Join creates a symmetic relationship between two iterators. Joining A and B is the same as joining B and A. Join is idempotent, so doing both joins would result in a single relationship (and no error or warning).

The categories of both iterators must be different. Iterators that belong to the same category cannot be joined.

The affinity is used for load balancing, which is described later. If two iterators are joined more than once with varying affinities, the last affinity given will be used.

Hydra runs until all iterators have terminated. Sometimes it is convenient to write iterators and repeatedly receive a message an indefinite number of times. To avoid requiring user code to shut down all iterators for global termination, an iterator may "detach" itself so that its termination is not required for global termination. Iterators can be detached with:

void iterator->Detach (
void
);

Initialization and Simulation Phases

An iterator function can call various Hydra functions to get information about the topology and attributes of other iterators. Since the topology is static, these calls will always return the same information; the return values can be remembered and used later.
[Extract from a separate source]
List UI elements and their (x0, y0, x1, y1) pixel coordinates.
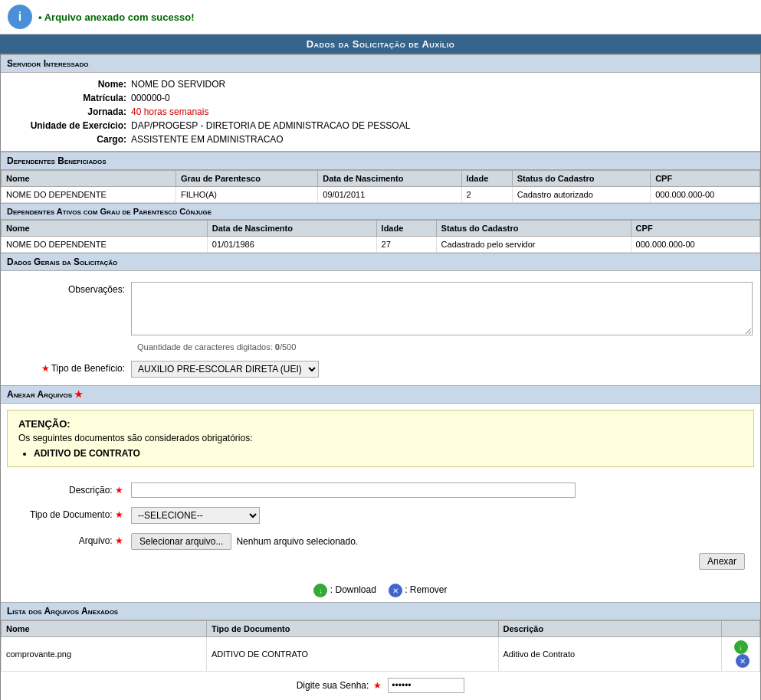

Iterator * self = IteratorSelf (
void
);

Returns an object pointer for the currently executing iterator.

Blob * configblob = iterator->ConfigBlob (
void
);

Returns a reference to the configuration blob of an iterator.

Category * cat = iterator->Category (
void
);

Returns the category of any iterator.

unsigned int count = iterator->NeighborCount (
Category * cat = NULL
);

Returns the number of neighbors in a given category or all categories (no argument) of an iterator.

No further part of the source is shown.